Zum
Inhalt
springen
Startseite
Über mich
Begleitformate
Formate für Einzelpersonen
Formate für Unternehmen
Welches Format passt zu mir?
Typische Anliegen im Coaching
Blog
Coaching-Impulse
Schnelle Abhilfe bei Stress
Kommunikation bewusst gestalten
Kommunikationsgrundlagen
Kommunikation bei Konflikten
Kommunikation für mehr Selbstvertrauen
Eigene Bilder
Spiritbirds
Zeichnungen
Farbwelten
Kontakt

———

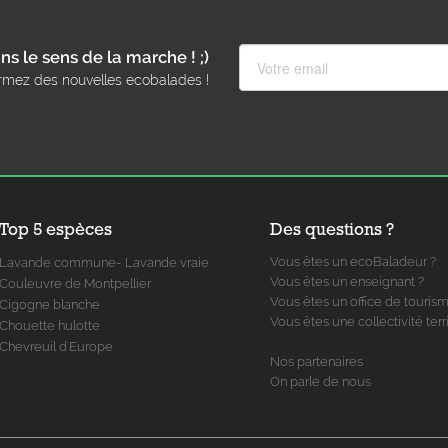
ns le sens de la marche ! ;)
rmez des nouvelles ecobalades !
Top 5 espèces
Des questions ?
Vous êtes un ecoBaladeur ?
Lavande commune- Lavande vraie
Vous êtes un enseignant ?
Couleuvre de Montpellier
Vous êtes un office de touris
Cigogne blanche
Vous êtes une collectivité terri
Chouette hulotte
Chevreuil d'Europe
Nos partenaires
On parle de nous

———

→ **WORK REQUIRED**: Could you tally how many lines of the material above include the word "Coaching" and reply with only that count?

→ **RESULT OF THIS TASK**: 2